I was sorry when our conversation came to an end. The Sultan could do worse, I thought, than listen to such a man. As we parted, we agreed we should talk again soon.

Back in my quarters, Jess was eager to know what he had wanted. I gave her a carefully edited version, emphasizing that in the present instability, it was important to do nothing that gave our Master cause to think that we were involved in conspiracies against him. She looked puzzled, but contented herself with hugging me.

That night, I told the Sultan the story of the war over Helen of Troy. He loved that tale, and I spoke of how Agamemnon, the great Greek leader, was great not because he was so in himself, but because he managed to wield together the notoriously quarrelsome Greeks into a single alliance. I emphasized that it was the inability of the Greeks to maintain such unity which had led to their being conquered first by the Romans, and then the Ottomans. The Ottoman genius, restored in him, was the ability of the great Sultan to find men who could rule locally, but look to Istanbul for their authority. He listened with interest.

I was tired when I got back to my quarters. The long journey, the events of the previous evening, and the strains of the day, all made me weary. Jess was sweet and soothing.
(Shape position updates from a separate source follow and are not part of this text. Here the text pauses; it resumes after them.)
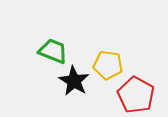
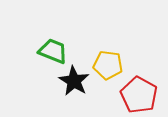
red pentagon: moved 3 px right
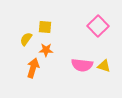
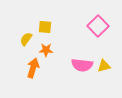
yellow triangle: rotated 32 degrees counterclockwise
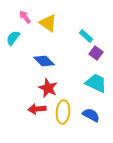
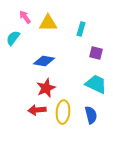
yellow triangle: rotated 36 degrees counterclockwise
cyan rectangle: moved 5 px left, 7 px up; rotated 64 degrees clockwise
purple square: rotated 24 degrees counterclockwise
blue diamond: rotated 35 degrees counterclockwise
cyan trapezoid: moved 1 px down
red star: moved 2 px left; rotated 24 degrees clockwise
red arrow: moved 1 px down
blue semicircle: rotated 48 degrees clockwise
‘Would my little Pixie like me to use her tonight? She is a tired girl, she can just relax and let me do all the work.' 

Part of me wanted nothing more than to relax into her control, but it was precisely then that the chord touched by Bashir's words sounded. What had he said? Something to the effect that you couldn't control an Empire unless you could control your own sexual desires? The irony was not lost on me.

In the longeurs of the sea voyage from Istanbul, I had plenty of time to ponder things.
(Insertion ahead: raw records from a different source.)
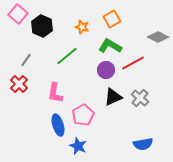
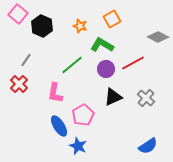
orange star: moved 2 px left, 1 px up
green L-shape: moved 8 px left, 1 px up
green line: moved 5 px right, 9 px down
purple circle: moved 1 px up
gray cross: moved 6 px right
blue ellipse: moved 1 px right, 1 px down; rotated 15 degrees counterclockwise
blue semicircle: moved 5 px right, 2 px down; rotated 24 degrees counterclockwise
Like all the wives of the Sultan, I was a slave; that was taken for granted. I could not leave, even if I wanted. But what did that really mean. Had I stayed at home in Wallachia, the best I could have hoped for was to have stayed in the village and helped run my father's business, probably after being married off to some oaf who would insist on using me. Here, I loved a life of comfort, and thanks to my quick wits, I did not even have to submit to a man. I had three people who loved me, Sapphic sex whenever I wanted (as long as I was careful), and an opportunity to better myself.
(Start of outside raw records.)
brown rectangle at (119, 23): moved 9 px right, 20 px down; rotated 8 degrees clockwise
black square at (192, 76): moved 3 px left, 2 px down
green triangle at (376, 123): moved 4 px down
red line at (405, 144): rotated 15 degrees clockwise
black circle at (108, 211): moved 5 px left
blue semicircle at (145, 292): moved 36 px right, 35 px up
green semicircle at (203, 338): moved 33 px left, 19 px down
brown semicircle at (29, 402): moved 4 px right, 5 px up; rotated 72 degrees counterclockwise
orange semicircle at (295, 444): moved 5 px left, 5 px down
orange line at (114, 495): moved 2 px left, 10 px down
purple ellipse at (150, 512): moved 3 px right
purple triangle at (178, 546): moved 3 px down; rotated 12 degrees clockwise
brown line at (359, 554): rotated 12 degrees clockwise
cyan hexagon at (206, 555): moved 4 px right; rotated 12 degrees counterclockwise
But was I not doing, with Jess, precisely what Bashir said the Sultans were doing? Was I not giving into to sensuality? I did not know where the feelings came from with Jess. Officially she was my slave, but from our first sexual encounter, I had effectively been hers.

Latterly it had not been confined to our private time. She had made love to my beloved Calliope, mother of the Sultan, and she had shown her the control she had over me, making me play with myself while they made love. I had felt horribly jealous, but more sexually aroused than ever. It had been Jess who had suggested that I attend an official banquet with an opal inserted into my anus. Was this the beginning of a trend with her? Now she was offering to use me.

Her hand cupped my sex, her middle finger rubbing my bud. I gasped.

'Are you my slave girl, Pixie?'

At that thought my wetness increased. Her finger was making circular patterns on my bud. She looked down at me.

'Are you mine, Pixie, can I do as I wish with you?'

the more she rubbed, the more excited I became. I could feel it building.

'No, no Jess, you can't.'

I pulled away. She looked at me. I looked at her.